2023 soll das episodische Remake von Final Fantasy 7 also erscheinen, wie wir nun wissen. Viele Jahre nachdem das Episodenformat abseits von Adventure-Games ziemlich abgestunken ist. Wenn ich so drüber nachdenke, fällt mir nachträglich ein Stein vom Herzen. Es ist gut, dass episodische Spiele nie zur Norm geworden sind.

Sang- und klanglos ging der Hype vorbei. Doch es war sehr knapp und hätte übel für uns Spieler ausgehen können: Um ein Haar sind wir einer weiteren – meiner Meinung nach - unangenehmen Geschäftspraxis entgangen, deren Erfolg wir abermals nicht unwesentlich in der Hand hatten.
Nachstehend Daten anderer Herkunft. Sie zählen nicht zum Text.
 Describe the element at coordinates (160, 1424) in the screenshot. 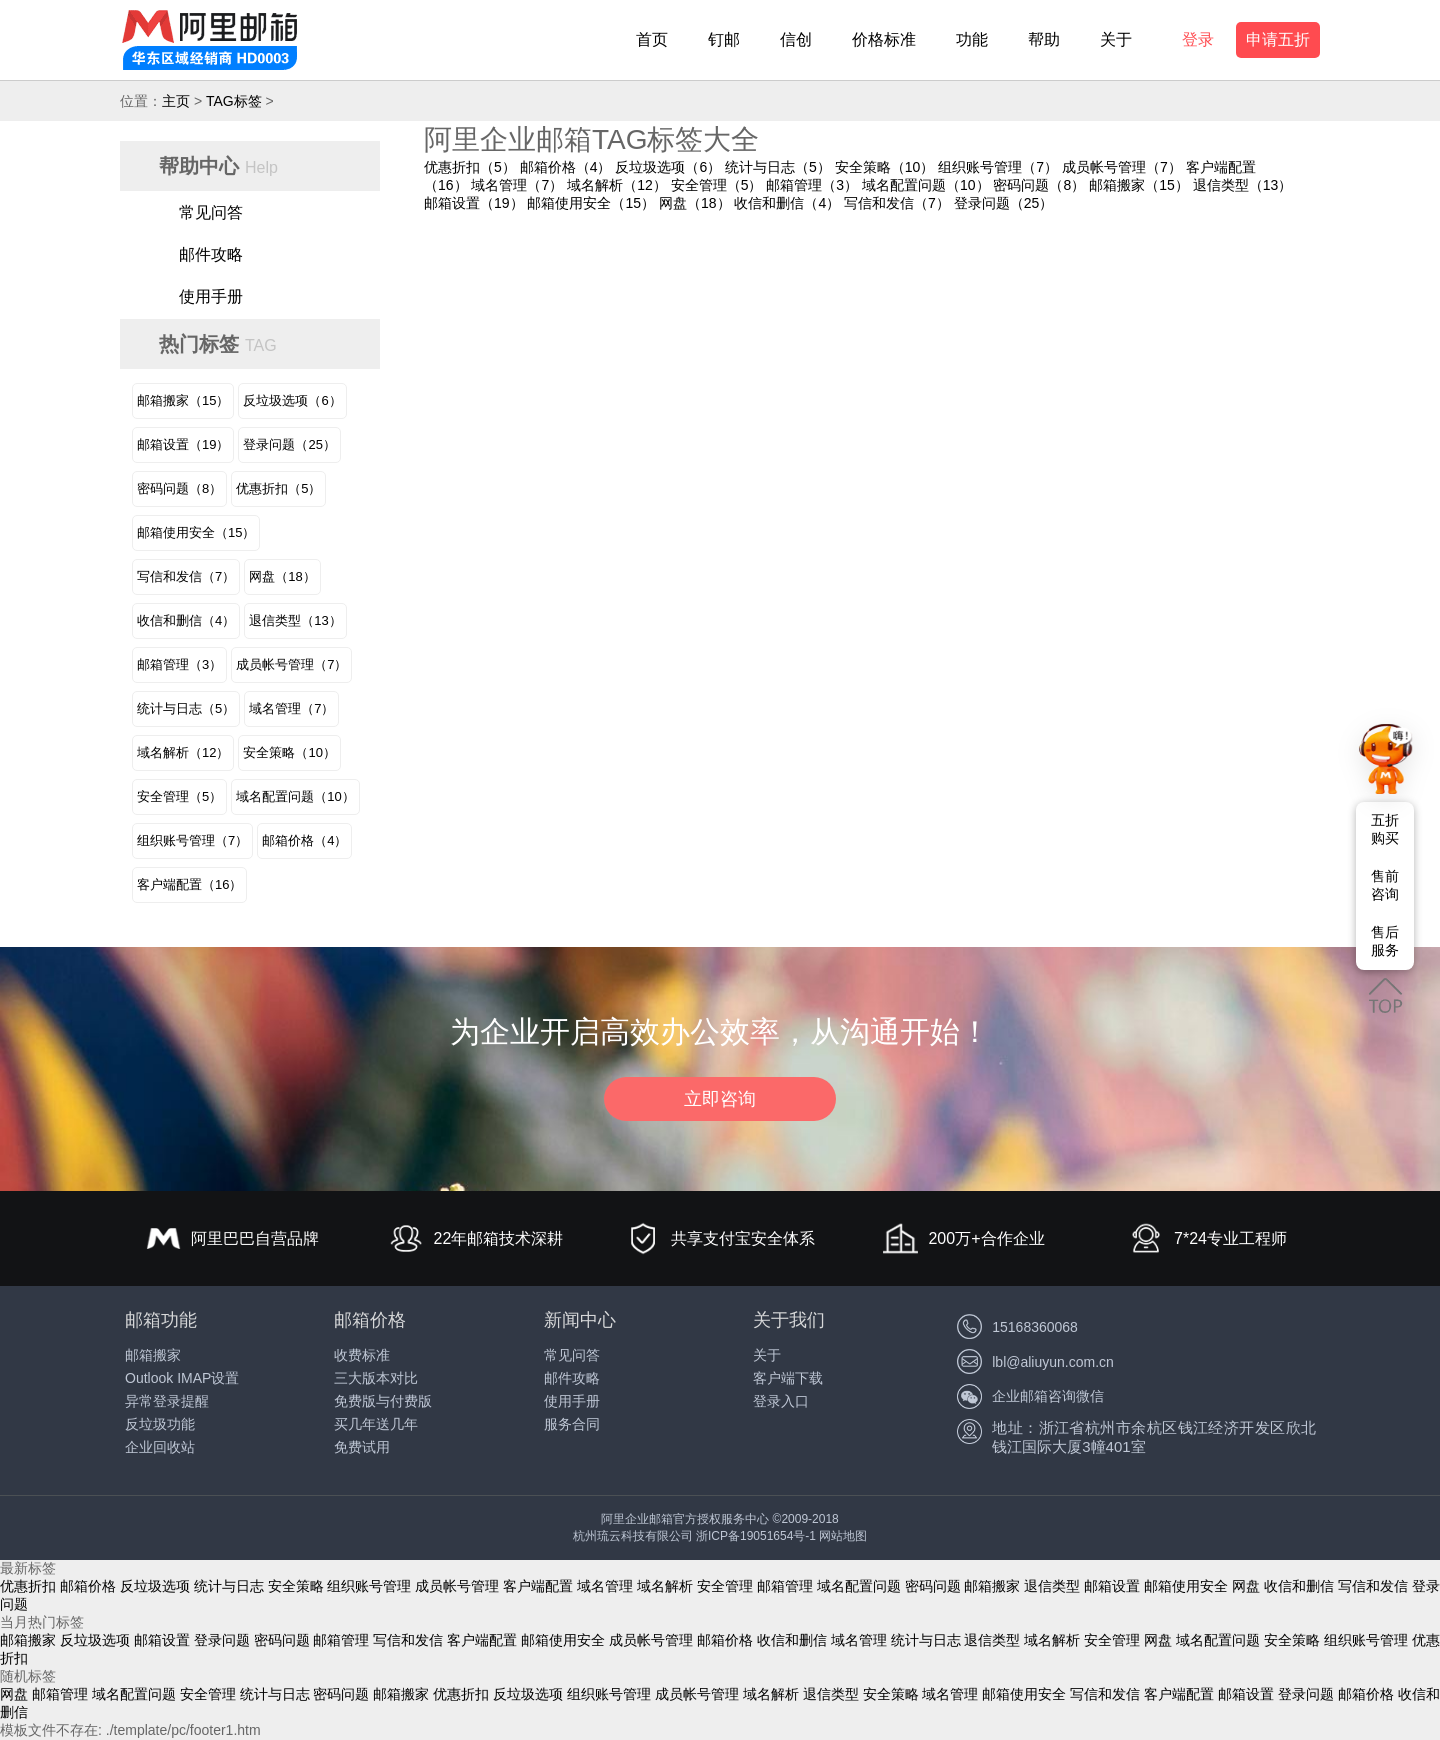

Im Gegensatz zu Season Passes, Mikrotransaktionen, Lootboxen und was wir uns sonst so durch reges, unkritisches Kaufen aufgehalst haben, wurde das Konzept der Episodenspiele aber offenbar weniger gut aufgenommen. Es mag Gründe geben, das schade zu finden. Ich persönlich bin froh darüber, dass der Episoden-Hype nichts weiter als ebendas war und nun wieder verschwunden ist.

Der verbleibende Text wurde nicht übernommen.